Output the records exactly as they appear, with no pictures included.
*** Begin section ***
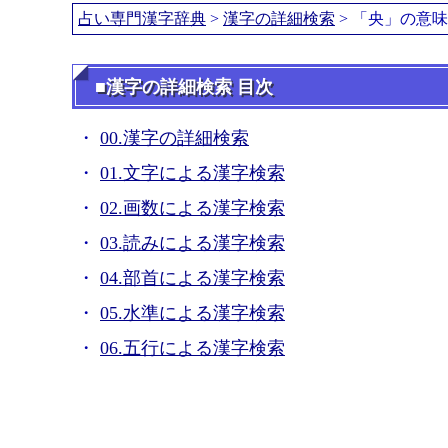
占い専門漢字辞典
>
漢字の詳細検索
> 「央」の意
■漢字の詳細検索 目次
00.漢字の詳細検索
01.文字による漢字検索
02.画数による漢字検索
03.読みによる漢字検索
04.部首による漢字検索
05.水準による漢字検索
06.五行による漢字検索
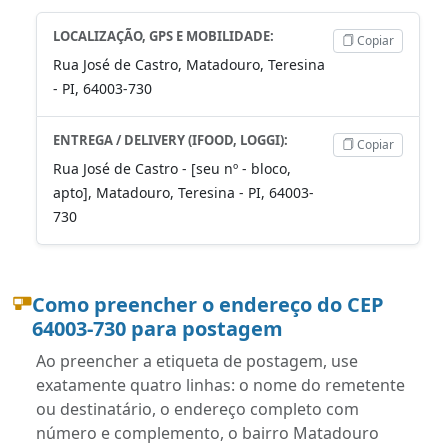
LOCALIZAÇÃO, GPS E MOBILIDADE:
Copiar
Rua José de Castro, Matadouro, Teresina
- PI, 64003-730
ENTREGA / DELIVERY (IFOOD, LOGGI):
Copiar
Rua José de Castro - [seu nº - bloco,
apto], Matadouro, Teresina - PI, 64003-
730
Como preencher o endereço do CEP
64003-730 para postagem
Ao preencher a etiqueta de postagem, use
exatamente quatro linhas: o nome do remetente
ou destinatário, o endereço completo com
número e complemento, o bairro Matadouro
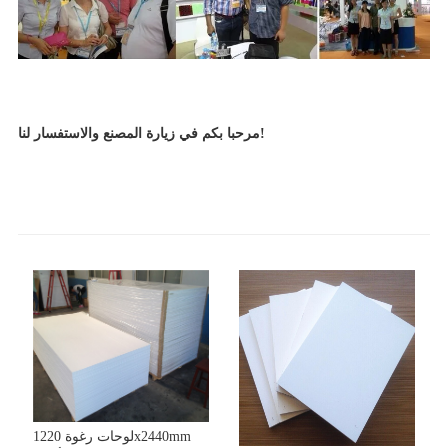
مرحبا بكم في زيارة المصنع والاستفسار لنا!
لوحات رغوة 1220x2440mm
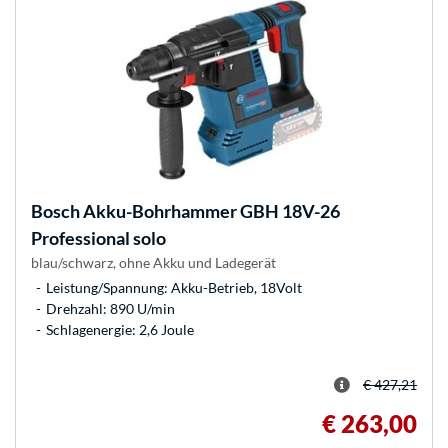
Bosch
Akku-Bohrhammer GBH 18V-26
Professional solo
blau/schwarz, ohne Akku und Ladegerät
Leistung/Spannung: Akku-Betrieb, 18Volt
Drehzahl: 890 U/min
Schlagenergie: 2,6 Joule
€ 427,21
€ 263,00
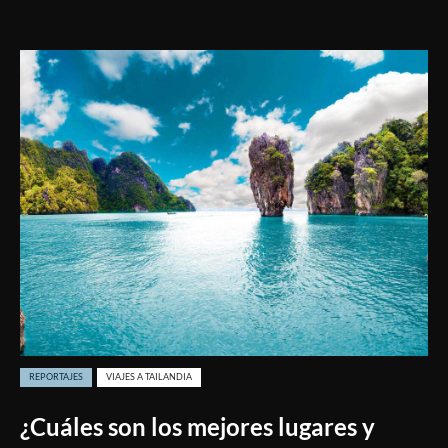
REPORTAJES
VIAJES A TAILANDIA
¿Cuáles son los mejores lugares y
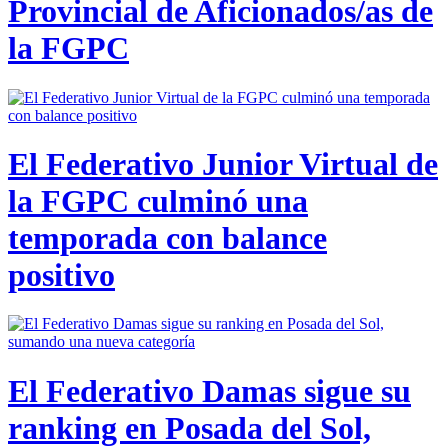
Provincial de Aficionados/as de
la FGPC
El Federativo Junior Virtual de
la FGPC culminó una
temporada con balance
positivo
El Federativo Damas sigue su
ranking en Posada del Sol,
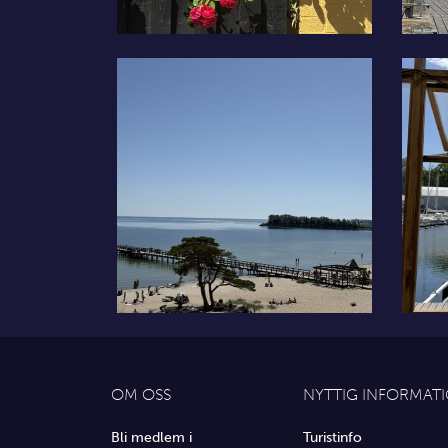
OM OSS
NYTTIG INFORMAT
Bli medlem i
Turistinfo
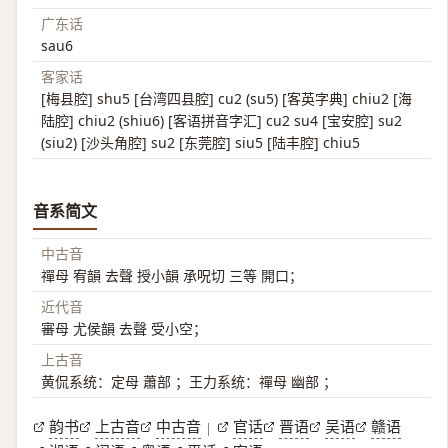
广东话
sau6
客家话
[梅县腔] shu5 [台湾四县腔] cu2 (su5) [客英字典] chiu2 [海
陆腔] chiu2 (shiu6) [客语拼音字汇] cu2 su4 [宝安腔] su2
(siu2) [沙头角腔] su2 [东莞腔] siu5 [陆丰腔] chiu5
音系简文
中古音
禪母 宥韻 去聲 授小韻 承呪切 三等 開口；
近代音
審母 尤侯韻 去聲 受小空；
上古音
黄侃系统：定母 蕭部 ；王力系统：禪母 幽部 ；
韵书
上古音
中古音
官话
晋语
吴语
赣语
|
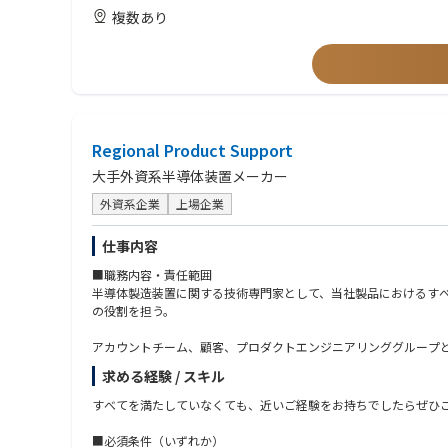
4) お互いを尊重するチームワークを持つ方
複数あり
■当社特徴：
5) ⾃分から積極的に⾏動できる方
半導体製造装置において圧倒的な技術力と装置性能で、世界の主要
※未経験者でも意欲のある方歓迎です。
業へと導いたもの、それは、お客様のニーズにマッチしたソリュ
アイデアや意見を尊重し、チームとしてひとつの目標を目指す事
■経験・資格
リカ本社や他の拠点のエンジニアとチームを組む、あるいは日本
1) 大卒以上（理系）
2) 機械または電気の業務経験をお持ちの方
3) Management及び Project管理能力尚可
Regional Product Support
4) 会社の経営方針等を理解し、実践できる方
5) ラム装置の知識をお持ちの方尚可
大手外資系半導体装置メーカー
6) 部署・年齢など壁なく積極的に国内(社内外)及び海外とコミュ
外資系企業
上場企業
7) 英語コミュニケーションスキル（目安TOEIC 500点以上）
8) お互いを尊重するチームワークを持つ方
9) ⾃分から積極的に⾏動できる方
仕事内容
10) 取引先との問い合わせや折衝、手続き、納品の受け入れなど
■職務内容・責任範囲
半導体製造装置に関する技術専門家として、当社製品におけるすべてのTyp
の役割を担う。
アカウントチーム、顧客、プロダクトエンジニアリンググループと
決、DoE（実験計画法）、データ分析を通じて、複雑な装置課題
求める経験 / スキル
グローバル組織の中で、間接的な監督下においても自律的に業務
すべてを満たしていなくても、近いご経験をお持ちでしたらぜひ
顧客およびアカウントチームの技術的要件をエンジニアリング・プ
■必須条件（いずれか）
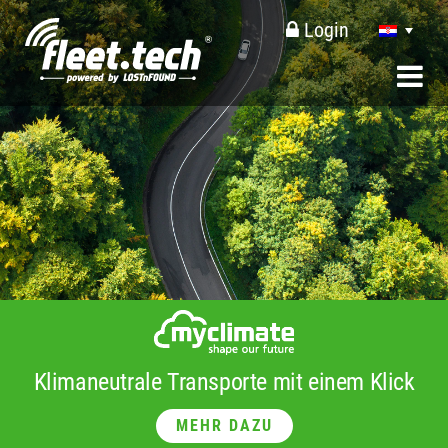
Login
Klimaneutrale Transporte mit einem Klick
MEHR DAZU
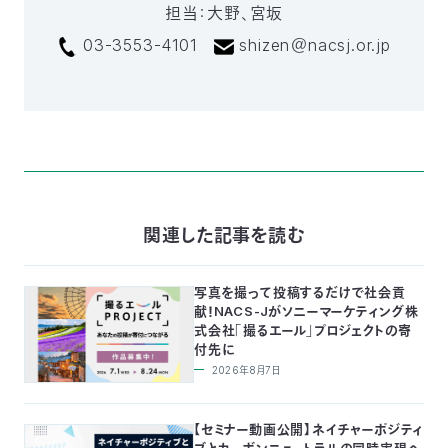
担当：大野、宮坂
03-3553-4101
shizen＠nacsj.or.jp
関連した記事を読む
写真を撮って投稿するだけで社会貢
献！NACS-Jがソニーマーケティング株
式会社「撮るエール」プロジェクトの寄
付先に
2026年8月7日
【セミナー動画公開】ネイチャーポジティ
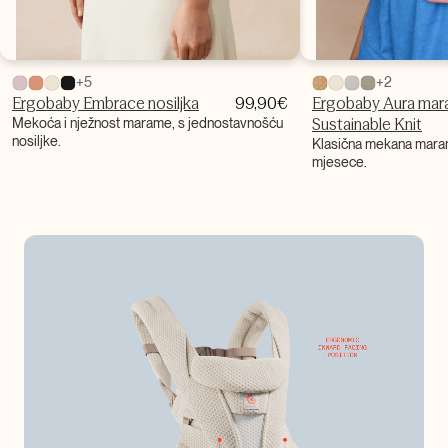
+5
+2
Ergobaby Embrace nosiljka
99,90
€
Ergobaby Aura ma
Sustainable Knit
Mekoća i nježnost marame, s jednostavnošću
nosiljke.
Klasična mekana maram
mjesece.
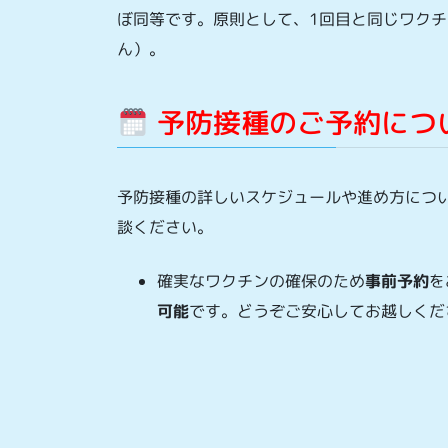
ぼ同等です。原則として、1回目と同じワク
ん）。
予防接種のご予約につ
予防接種の詳しいスケジュールや進め方につ
談ください。
確実なワクチンの確保のため
事前予約
を
可能
です。どうぞご安心してお越しくだ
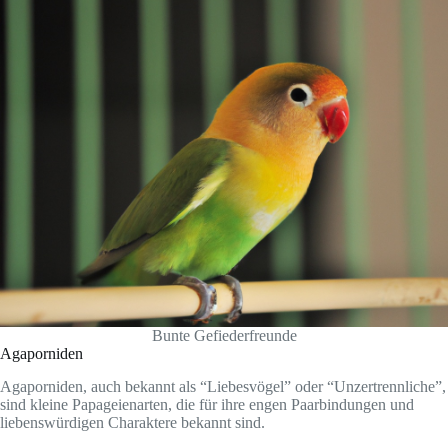
Bunte Gefiederfreunde
Agaporniden
Agaporniden, auch bekannt als “Liebesvögel” oder “Unzertrennliche”,
sind kleine Papageienarten, die für ihre engen Paarbindungen und
liebenswürdigen Charaktere bekannt sind.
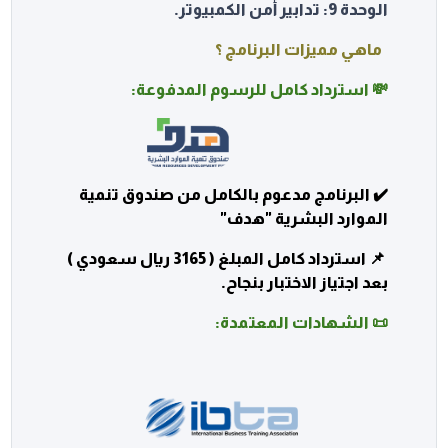
الوحدة 9: تدابير أمن الكمبيوتر.
ماهي مميزات البرنامج ؟
💸 استرداد كامل للرسوم المدفوعة:
✔️ البرنامج مدعوم بالكامل من صندوق تنمية
الموارد البشرية "هدف"
📌 استرداد كامل المبلغ ( 3165 ريال سعودي )
بعد اجتياز الاختبار بنجاح.
📜 الشهادات المعتمدة:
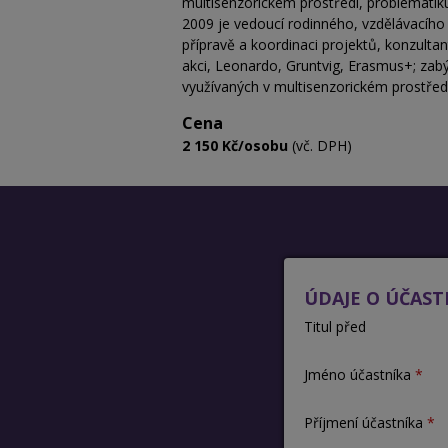
multisenzorickém prostředí, problematik
2009 je vedoucí rodinného, vzdělávacího
přípravě a koordinaci projektů, konzultan
akci, Leonardo, Gruntvig, Erasmus+; za
využívaných v multisenzorickém prostřed
Cena
2 150 Kč/osobu
(vč. DPH)
ÚDAJE O ÚČAST
Titul před
Jméno účastníka
Příjmení účastníka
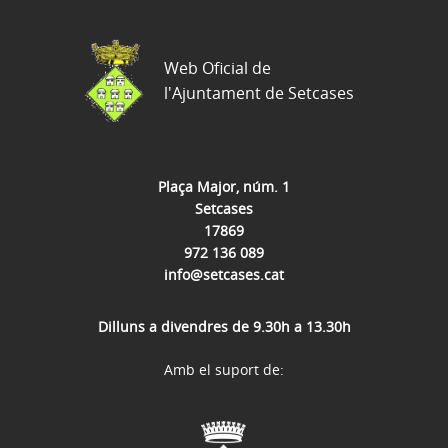
Web Oficial de
l'Ajuntament de Setcases
Plaça Major, núm. 1
Setcases
17869
972 136 089
info@setcases.cat
Dilluns a divendres de 9.30h a 13.30h
Amb el suport de:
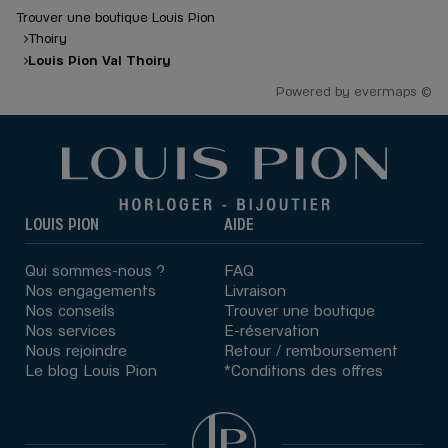
Trouver une boutique Louis Pion
Thoiry
Louis Pion Val Thoiry
Powered by
evermaps ©
LOUIS PION
AIDE
Qui sommes-nous ?
FAQ
Nos engagements
Livraison
Nos conseils
Trouver une boutique
Nos services
E-réservation
Nous rejoindre
Retour / remboursement
Le blog Louis Pion
*Conditions des offres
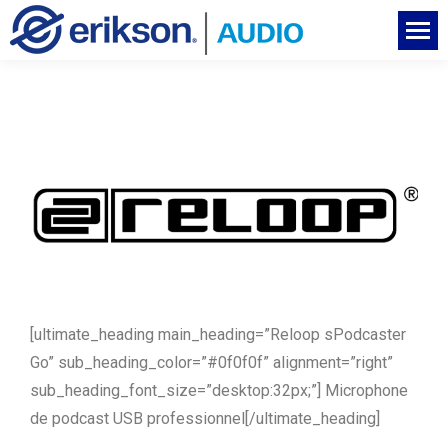
[ultimate_heading main_heading=”Reloop sPodcaster
Go” sub_heading_color=”#0f0f0f” alignment=”right”
sub_heading_font_size=”desktop:32px;”] Microphone
de podcast USB professionnel[/ultimate_heading]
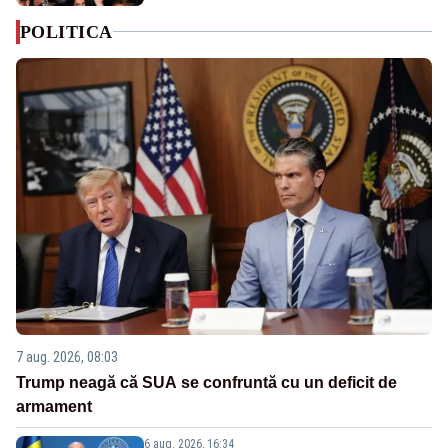
POLITICA
7 aug. 2026, 08:03
Trump neagă că SUA se confruntă cu un deficit de
armament
6 aug. 2026, 16:34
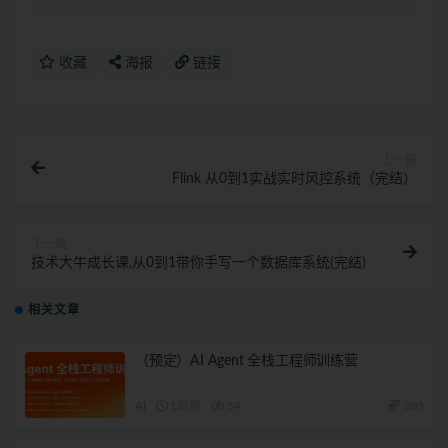
收藏
海报
链接
上一篇
Flink 从0到1实战实时风控系统（完结）
下一篇
技术大牛成长课,从0到1带你手写一个数据库系统(完结)
相关文章
（预定）AI Agent 全栈工程师训练营
AI
1周前
54
380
*** End section ***
RESPONSE:
占い専門漢字辞典
>
漢字の詳細検索
> 「央」の意
■漢字の詳細検索 目次
00.漢字の詳細検索
01.文字による漢字検索
02.画数による漢字検索
03.読みによる漢字検索
04.部首による漢字検索
05.水準による漢字検索
06.五行による漢字検索
LOCALIZAÇÃO, GPS E MOBILIDADE:
Copiar
Rua José de Castro, Matadouro, Teresina
- PI, 64003-730
ENTREGA / DELIVERY (IFOOD, LOGGI):
Copiar
Rua José de Castro - [seu nº - bloco,
apto], Matadouro, Teresina - PI, 64003-
730
Como preencher o endereço do CEP
64003-730 para postagem
Ao preencher a etiqueta de postagem, use
exatamente quatro linhas: o nome do remetente
ou destinatário, o endereço completo com
número e complemento, o bairro Matadouro
مرحبا بكم في زيارة المصنع والاستفسار لنا!
لوحات رغوة 1220x2440mm
Bosch
Akku-Bohrhammer GBH 18V-26
Professional solo
blau/schwarz, ohne Akku und Ladegerät
Leistung/Spannung: Akku-Betrieb, 18Volt
Drehzahl: 890 U/min
Schlagenergie: 2,6 Joule
€ 427,21
€ 263,00
REPORTAJES
VIAJES A TAILANDIA
¿Cuáles son los mejores lugares y
Provincial de Aficionados/as de
la FGPC
El Federativo Junior Virtual de
la FGPC culminó una
temporada con balance
positivo
El Federativo Damas sigue su
ranking en Posada del Sol,
OM OSS
NYTTIG INFORMAT
Bli medlem i
Turistinfo
广东话
sau6
客家话
[梅县腔] shu5 [台湾四县腔] cu2 (su5) [客英字典] chiu2 [海
陆腔] chiu2 (shiu6) [客语拼音字汇] cu2 su4 [宝安腔] su2
(siu2) [沙头角腔] su2 [东莞腔] siu5 [陆丰腔] chiu5
音系简文
中古音
禪母 宥韻 去聲 授小韻 承呪切 三等 開口；
近代音
審母 尤侯韻 去聲 受小空；
上古音
黄侃系统：定母 蕭部 ；王力系统：禪母 幽部 ；
韵书
上古音
中古音
官话
晋语
吴语
赣语
|
4) お互いを尊重するチームワークを持つ方
複数あり
■当社特徴：
5) ⾃分から積極的に⾏動できる方
半導体製造装置において圧倒的な技術力と装置性能で、世界の主要
※未経験者でも意欲のある方歓迎です。
業へと導いたもの、それは、お客様のニーズにマッチしたソリュ
アイデアや意見を尊重し、チームとしてひとつの目標を目指す事
■経験・資格
リカ本社や他の拠点のエンジニアとチームを組む、あるいは日本
1) 大卒以上（理系）
2) 機械または電気の業務経験をお持ちの方
3) Management及び Project管理能力尚可
Regional Product Support
4) 会社の経営方針等を理解し、実践できる方
5) ラム装置の知識をお持ちの方尚可
大手外資系半導体装置メーカー
6) 部署・年齢など壁なく積極的に国内(社内外)及び海外とコミュ
外資系企業
上場企業
7) 英語コミュニケーションスキル（目安TOEIC 500点以上）
8) お互いを尊重するチームワークを持つ方
9) ⾃分から積極的に⾏動できる方
仕事内容
10) 取引先との問い合わせや折衝、手続き、納品の受け入れなど
■職務内容・責任範囲
半導体製造装置に関する技術専門家として、当社製品におけるすべてのTyp
の役割を担う。
アカウントチーム、顧客、プロダクトエンジニアリンググループと
決、DoE（実験計画法）、データ分析を通じて、複雑な装置課題
求める経験 / スキル
グローバル組織の中で、間接的な監督下においても自律的に業務
すべてを満たしていなくても、近いご経験をお持ちでしたらぜひ
顧客およびアカウントチームの技術的要件をエンジニアリング・プ
■必須条件（いずれか）
Login
Klimaneutrale Transporte mit einem Klick
MEHR DAZU
担当：大野、宮坂
03-3553-4101
shizen＠nacsj.or.jp
関連した記事を読む
写真を撮って投稿するだけで社会貢
献！NACS-Jがソニーマーケティング株
式会社「撮るエール」プロジェクトの寄
付先に
2026年8月7日
【セミナー動画公開】ネイチャーポジティ
+5
+2
Ergobaby Embrace nosiljka
99,90
€
Ergobaby Aura ma
Sustainable Knit
Mekoća i nježnost marame, s jednostavnošću
nosiljke.
Klasična mekana maram
mjesece.
ぼ同等です。原則として、1回目と同じワク
ん）。
予防接種のご予約につ
予防接種の詳しいスケジュールや進め方につ
談ください。
確実なワクチンの確保のため
事前予約
を
可能
です。どうぞご安心してお越しくだ
Bunte Gefiederfreunde
Agaporniden
Agaporniden, auch bekannt als “Liebesvögel” oder “Unzertrennliche”,
sind kleine Papageienarten, die für ihre engen Paarbindungen und
liebenswürdigen Charaktere bekannt sind.
الوحدة 9: تدابير أمن الكمبيوتر.
ماهي مميزات البرنامج ؟
💸 استرداد كامل للرسوم المدفوعة:
✔️ البرنامج مدعوم بالكامل من صندوق تنمية
الموارد البشرية "هدف"
📌 استرداد كامل المبلغ ( 3165 ريال سعودي )
بعد اجتياز الاختبار بنجاح.
📜 الشهادات المعتمدة:
multisenzorickém prostředí, problematik
2009 je vedoucí rodinného, vzdělávacího
přípravě a koordinaci projektů, konzultan
akci, Leonardo, Gruntvig, Erasmus+; za
využívaných v multisenzorickém prostřed
Cena
2 150 Kč/osobu
(vč. DPH)
ÚDAJE O ÚČAST
Titul před
Jméno účastníka
Příjmení účastníka
Web Oficial de
l'Ajuntament de Setcases
Plaça Major, núm. 1
Setcases
17869
972 136 089
info@setcases.cat
Dilluns a divendres de 9.30h a 13.30h
Amb el suport de:
Trouver une boutique Louis Pion
Thoiry
Louis Pion Val Thoiry
Powered by
evermaps ©
LOUIS PION
AIDE
Qui sommes-nous ?
FAQ
Nos engagements
Livraison
Nos conseils
Trouver une boutique
Nos services
E-réservation
Nous rejoindre
Retour / remboursement
Le blog Louis Pion
*Conditions des offres
[ultimate_heading main_heading=”Reloop sPodcaster
Go” sub_heading_color=”#0f0f0f” alignment=”right”
sub_heading_font_size=”desktop:32px;”] Microphone
de podcast USB professionnel[/ultimate_heading]
POLITICA
7 aug. 2026, 08:03
Trump neagă că SUA se confruntă cu un deficit de
armament
6 aug. 2026, 16:34
收藏
海报
链接
上一篇
Flink 从0到1实战实时风控系统（完结）
下一篇
技术大牛成长课,从0到1带你手写一个数据库系统(完结)
相关文章
（预定）AI Agent 全栈工程师训练营
AI
1周前
54
380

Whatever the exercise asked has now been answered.